Twisted Times: Son of Man (Twisted Times Trilogy Book 1) (26 page)

CHAPTER 91

 

 

 

It was long after midnight when I made my way to my house. It had been a nice evening, had met many people; men and women I’d not have thought I’ll ever be near to in my lifetime.

I was feeling a little tired, worn out and drained, and one thing that I madly needed was not some brandy or vodka. I’d had enough during the dinner. Anyone who could give me plenty of fresh air I could wash their feet. That’s what I needed.

I went upstairs and instead of going to the bedroom to succumb to slumber-bog, I threw off the dinner jacket and loosened the tie and went to the terrace.

The terrace was spacious, overlooked the lido and the flower gardens and the impeccably mown leas that surrounded Shalom’s estate.

At that very moment, a strange kind of feeling engulfed me.
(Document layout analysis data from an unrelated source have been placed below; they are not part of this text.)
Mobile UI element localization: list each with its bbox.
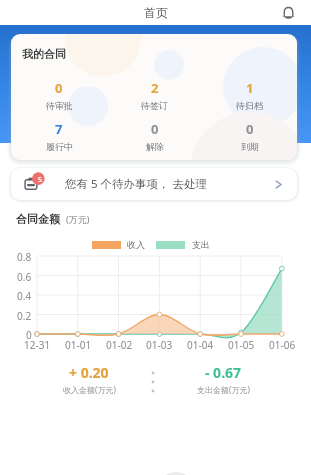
staticText: 0 [151, 120, 159, 138]
staticText: 7 [55, 120, 63, 138]
staticText: 您有 5 个待办事项， 去处理 [65, 176, 208, 192]
staticText: 1 [246, 79, 254, 97]
staticText: 0.2 [17, 309, 32, 323]
staticText: 0 [26, 328, 32, 342]
button[interactable]: 0 [11, 79, 107, 111]
staticText: 01-03 [146, 338, 173, 352]
staticText: 到期 [241, 141, 259, 152]
button[interactable]: Notifications [277, 2, 299, 24]
button[interactable]: 2 [107, 79, 202, 111]
staticText: - 0.67 [205, 363, 242, 382]
staticText: 0.4 [17, 289, 32, 303]
staticText: 待签订 [141, 100, 168, 111]
staticText: 01-01 [65, 338, 92, 352]
staticText: 履行中 [46, 141, 73, 152]
staticText: 12-31 [24, 338, 51, 352]
staticText: 待归档 [236, 100, 263, 111]
button[interactable]: 1 [202, 79, 297, 111]
staticText: 01-05 [228, 338, 255, 352]
staticText: 解除 [146, 141, 164, 152]
staticText: 首页 [144, 5, 168, 20]
button[interactable]: 5 [11, 168, 297, 200]
button[interactable]: 0 [202, 120, 297, 152]
staticText: 2 [151, 79, 159, 97]
staticText: 支出 [192, 239, 210, 250]
staticText: 我的合同 [22, 47, 66, 61]
staticText: 收入 [127, 239, 145, 250]
staticText: 待审批 [46, 100, 73, 111]
button[interactable]: 7 [11, 120, 107, 152]
staticText: 0 [55, 79, 63, 97]
staticText: 01-04 [187, 338, 214, 352]
staticText: (万元) [66, 213, 90, 225]
staticText: 01-02 [106, 338, 133, 352]
staticText: 0 [246, 120, 254, 138]
button[interactable]: 0 [107, 120, 202, 152]
staticText: 01-06 [269, 338, 296, 352]
staticText: 0.8 [17, 250, 32, 264]
button[interactable]: + 0.20 [19, 363, 159, 395]
staticText: + 0.20 [69, 363, 109, 382]
staticText: 0.6 [17, 270, 32, 284]
staticText: 5 [38, 175, 43, 185]
staticText: 合同金额 [16, 212, 60, 226]
staticText: 收入金额(万元) [63, 384, 116, 395]
button[interactable]: - 0.67 [153, 363, 293, 395]
staticText: 支出金额(万元) [197, 384, 250, 395]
I felt as though I was beginning to enjoy the little liberties that life was offering me, thanks to Hanan and his family.

The night was dark, cloudless and starry. The cool breeze of the night carried all my worries with it to wherever they were stowed away. Numerous constellations in the cloudless azure night sky twinkled just for me; meteors lit and shot occasionally across the sky. In the eerie darkness of the Tel Aviv night my fret and vexation seemed to vanish in to the darkness in invisible dark sinuous smoke strings.

I thought of nature. Nature sucks, nature is unfathomable. Any single star and constellation I looked at seemed to communicate some strange message, not to me only but to the whole world. If only we could take time and listen. I marvelled at its existence, not the magnificence of the Milky Way staring at me at this hour of the night – God’s wonderful work summarized in a teeny-looking thick drapery of dust and stars hanging above me and never falling.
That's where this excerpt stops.